Après l'opération séduction des électeurs, place à l'opération séduction des adversaires... Alors que les législatives de jeudi en Grande-Bretagne s'annoncent comme les plus serrées depuis des décennies, les principaux partis du pays s'affairent en coulisses pour tenter de conclure des accords et obtenir une majorité.

Si les sondages disent vrai, le scrutin pourrait déboucher sur un «Parlement suspendu», aucun parti n'ayant obtenu de majorité. Et dans un tel scénario, qui ne s'est pas produit depuis 1974, les accords conclus en coulisses pourraient déterminer qui, des trois principaux partis, gouvernera le pays.

Le Parti travailliste, qui se prépare à la défaite après 13 années au pouvoir, a tendu la main aux libéraux démocrates, qui ont effectué une poussée inattendue pendant la campagne. Mais le dirigeant du troisième parti de Grande-Bretagne, Nick Clegg, n'a pas exclu de conclure un accord avec les conservateurs.

Le chef des Tories, David Cameron, qui espère toujours remporter une majorité ou diriger un «gouvernement minoritaire», souhaitait aller en Irlande du Nord pour recueillir le soutien du Parti unioniste démocrate (DUP). Un appui qui pourrait lui suffire pour former un gouvernement, sans un adversaire plus important. Mais la fermeture de l'espace aérien irlandais mardi matin à cause du nuage de cendres volcaniques l'a contraint à reporter son voyage.

Selon un sondage publié lundi dans «The Guardian», les Tories obtiendraient 33% des suffrages, contre 28% pour les travaillistes et les libéraux démocrates. Mais cette avance est insuffisante pour remporter une majorité d'au moins 326 sièges sur 650.

Le Premier ministre Gordon Brown a déclaré mardi qu'il assumerait la défaite aux élections générales si son parti était battu, un indice de sa possible démission de la tête du parti travailliste en cas d'échec. «Si une erreur a été commise, c'est à moi d'en assumer la responsabilité», a-t-il déclaré sur la chaîne GMTV. Un candidat du Labour sur le point de perdre son siège dans l'est de l'Angleterre a estimé que Brown devait quitter le 10 Downing Street. «Gordon Brown a été le pire Premier ministre de ce pays», a lancé Manish Sood.

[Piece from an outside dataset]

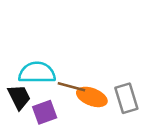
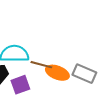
gray rectangle: (126, 98) -> (84, 74), turned -50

Dans le cadre d'un stratagème surprenant, deux ministres ont même déclaré à leurs partisans qu'ils pourraient voter pour les libéraux démocrates dans certaines circonscriptions pour empêcher les Tories d'obtenir la majorité. «Je pense qu'il est important que les gens agissent de façon intelligente dans cette élection», a souligné le ministre gallois Peter Hain. «Mon objectif ultime, c'est d'obtenir un Parlement qui mène des réformes politiques, avec un Labour allié aux libéraux démocrates et d'autres qui veulent réformer le système politique de haut en bas», a-t-il justifié.

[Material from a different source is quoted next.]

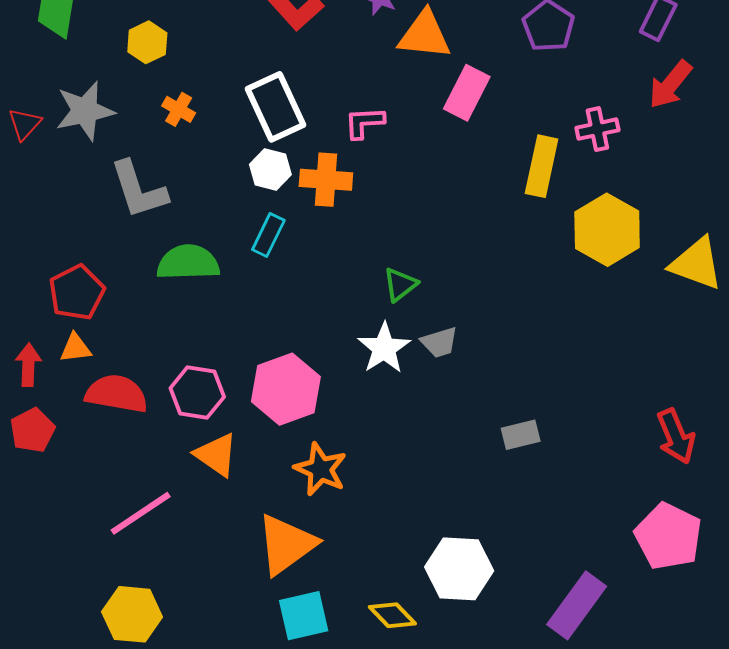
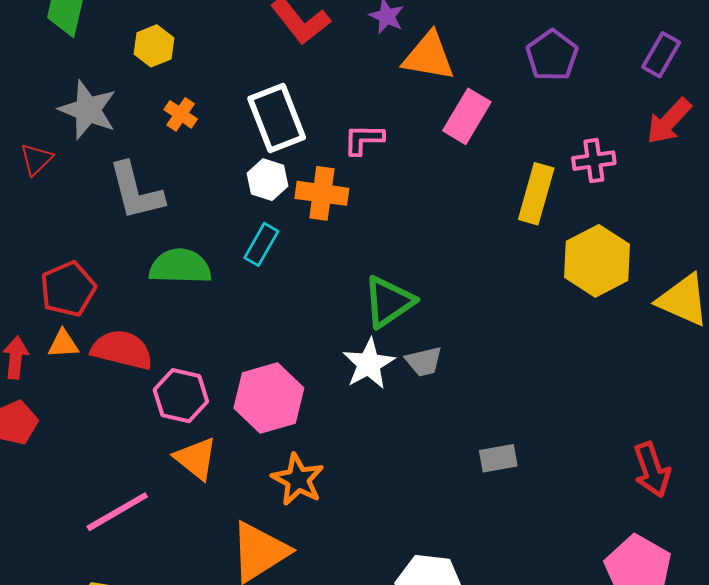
gray star: (85, 111) -> (88, 110), turned 30
red triangle: (25, 124) -> (36, 159), moved
green triangle: (400, 284) -> (389, 302), size x1.5
red semicircle: (117, 394) -> (122, 350), moved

Avec le ministre de l'Education Ed Balls, il a appelé les libéraux démocrates à soutenir les candidats travaillistes dans les circonscriptions où leurs candidats ont peu de chances de l'emporter.

Jusqu'à présent, Nick Clegg a refusé de dire avec quel adversaire il pourrait s'allier. S'il semble avoir davantage de points communs avec les travaillistes, il a sous-entendu qu'il soutiendrait tout partenaire acceptant ses demandes pour une réforme du système politique britannique, ainsi qu'une refondation de l'économie et une réduction des impôts pour les faibles revenus.

Clegg souhaite obtenir une réforme du mode de scrutin et l'instauration de la proportionnelle, à laquelle David Cameron est opposé. Mais il a assuré ce ne serait pas une condition préalable à des discussions. «Je n'ai jamais parlé de préconditions», a-t-il déclaré à GMTV. «J'ai toujours parlé des choses pour lesquelles je veux me battre, les changements pour lesquels je veux me battre».